For non-rigid view synthesis, networks for model-based interpolation and manifold learning have been used successfully in some cases [14,2,4,11]. Techniques based on Radial Basis Function (RBF) interpolation or on Principle Components Analysis (PCA), have been able to interpolate face images under varying pose, expression and identity [1,5,6]. However, these methods are limited in the types of object appearance they can accurately model. PCA-based face analysis typically assumes images of face shape and texture fall in a linear subspace; RBF approaches fare poorly when appearance is not a smooth function.
We want to extend non-rigid interpolation networks to handle cases where appearance is not a linear manifold and is not a smooth function, such as with articulated bodies. The mapping from parameter to appearance for articulated bodies is often one-to-many due to the multiple solutions possible for a given endpoint. It will also be discontinuous when constraints call for different solutions across a boundary in parameter space, such as the example shown in Figure 1.
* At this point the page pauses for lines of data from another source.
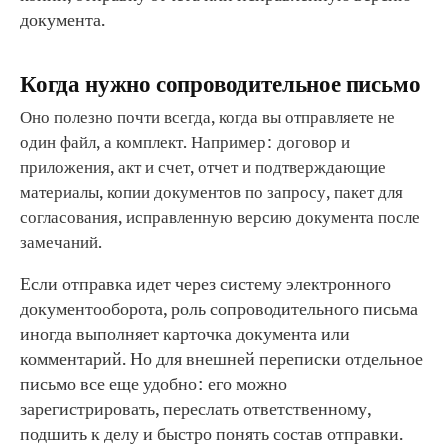
документа.
Когда нужно сопроводительное письмо
Оно полезно почти всегда, когда вы отправляете не
один файл, а комплект. Например: договор и
приложения, акт и счет, отчет и подтверждающие
материалы, копии документов по запросу, пакет для
согласования, исправленную версию документа после
замечаний.
Если отправка идет через систему электронного
документооборота, роль сопроводительного письма
иногда выполняет карточка документа или
комментарий. Но для внешней переписки отдельное
письмо все еще удобно: его можно
зарегистрировать, переслать ответственному,
подшить к делу и быстро понять состав отправки.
Our approach represents an appearance mapping as a set of piecewise smooth functions. We search for sets of examples which are well approximated by the examples on the convex hull of the set's parameter values. Once we have these 'safe' sets of examples we perform interpolation using only the examples in a single set.
The clear advantage of this approach is that it will prevent inconsistent examples from being combined during interpolation. It also can reduce the number of examples needed to fully interpolate the function, as only those examples which are on the convex hull of one or more example sets are needed. If a new example is provided and it falls within and is well-approximated by the convex hull of an existing set, it can be safely ignored.
The remainder of this paper proceeds as follows. First, we will review
methods for modeling appearance when it can be well approximated with a
smooth and/or linear function. Next, we will present a technique for clustering
examples to find maximal subsets which are well approximated in their interior.
We will then detail how we select among the subsets during interpolation,
and finally show results with both synthetic and real imagery.